Undercover agents scattered through the outdoor lines for the White House tour on Friday to prevent a recurrence of the previous day’s sit-in. For better than four hours, through lunch, President Johnson sat in the Cabinet Room flanked by Katzenbach and Vice President Humphrey, listening to stories about voting rights from more than three dozen men—a few young activists* and a delegation of clergy from a mammoth ecumenical assembly convened by the Commission on Religion and Race. Many had been to Selma, including Rev. Joseph Ellwanger of the white Alabamian’s march and Rev. Robert Spike from the “turnaround” march on Tuesday. The President took notes. His joke fell flat when he remarked that the picket lines outside were “violatin’ my civil rights” by keeping his daughters from doing their homework, and the audience grew restless when Humphrey recited all the past achievements for which Johnson deserved credit. “Why has it taken so long for you to send a voting rights bill to Congress?” Episcopal Bishop Paul Moore asked bluntly. Stung, Johnson said it was not easy to fashion a constitutional bill that would pass a Congress dominated by hostile Southern committee chairmen, and also deliver the franchise effectively to five million Negroes where all previous measures had failed. When Spike and his delegation returned to the Lutheran Church of the Reformation on Capitol Hill, where the CORR’s nationwide convocation of three thousand clergy itself made front-page news, their reports of impatience with Johnson drew cheers, but descriptions of an “anguished” President received skeptical comments about an LBJ “snow job.”

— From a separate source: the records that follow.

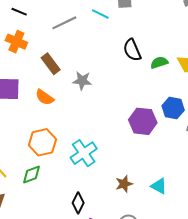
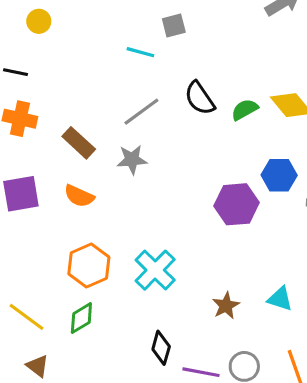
gray line: (64, 23) -> (141, 112), moved

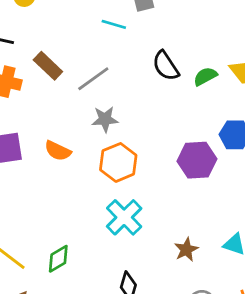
gray line: (141, 112) -> (93, 79), moved
brown rectangle: (79, 143) -> (48, 66), moved
orange hexagon: (89, 266) -> (118, 162), moved

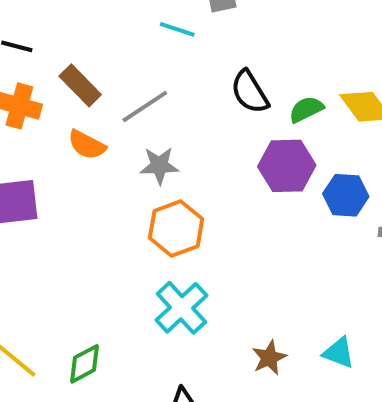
orange semicircle: (58, 151) -> (87, 145), moved
purple hexagon: (197, 160) -> (287, 166), moved

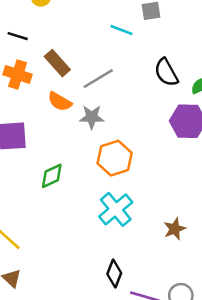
gray star: (159, 166) -> (92, 117), moved
brown star: (269, 358) -> (175, 229), moved
green diamond: (84, 364) -> (52, 176), moved

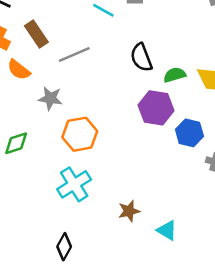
orange semicircle: (60, 102) -> (19, 70), moved
gray star: (92, 117) -> (50, 98), moved

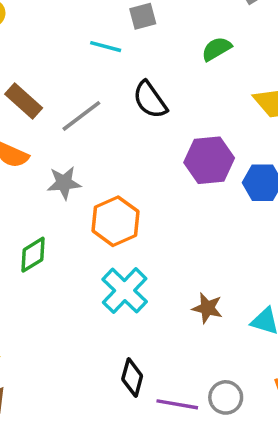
black semicircle: (141, 57) -> (150, 100), moved
green semicircle: (175, 75) -> (217, 49), moved
brown star: (129, 211) -> (207, 308), turned -30

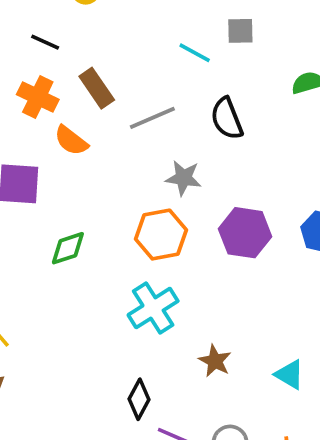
purple hexagon: (209, 160) -> (245, 233), moved
gray star: (64, 183) -> (183, 178), moved
brown star: (207, 308) -> (215, 361), moved

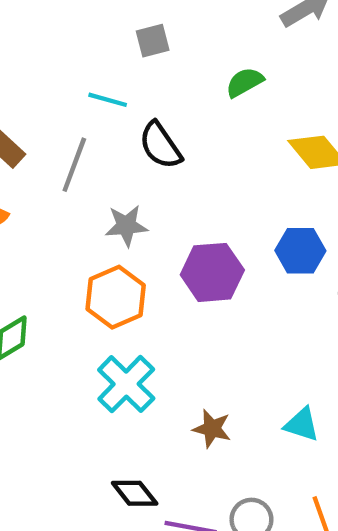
cyan line: (195, 53) -> (108, 100), moved
gray line: (152, 118) -> (74, 165), turned -33
black diamond: (139, 399) -> (135, 493), turned -54

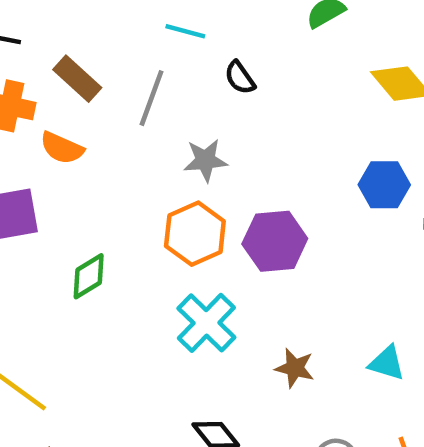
black semicircle: (160, 145) -> (240, 78), size x0.7
purple hexagon: (212, 272) -> (275, 241), moved

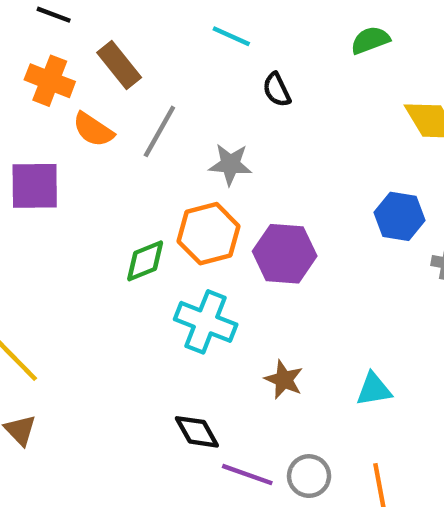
gray line: (152, 98) -> (159, 131), moved
green diamond: (89, 276) -> (145, 261), moved
cyan cross: (206, 323) -> (206, 322), turned -32
cyan triangle: (387, 363) -> (374, 389), turned -36

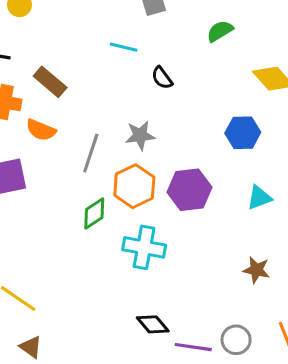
gray line: (159, 131) -> (91, 153), moved
blue hexagon: (400, 216) -> (243, 133), moved
brown star: (284, 380) -> (256, 270), moved
cyan triangle: (374, 389) -> (259, 198), moved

Back in the Oval Office, Johnson called for his dog Blanco but found him sick from a rabies shot. To stimulate interest in an upbeat topic, he took Laurence Rockefeller of the White House Conference on Natural Beauty down to the press room—only to find that nearly all the reporters had rushed outside to watch officers haul away two dozen demonstrators who had been rooted out of the tour line but now sat in Pennsylvania Avenue during rush hour, plus a handful of white women who had slipped through the northwest gate to lie facedown on the White House driveway. Johnson told the remaining journalists they could ask Rockefeller anything they wanted, but got few takers. When one of them mentioned that Governor Wallace reportedly was asking to see him, Johnson pounced. Even before the telegram from Alabama was received, his staff arranged and announced a summit conference for the next morning.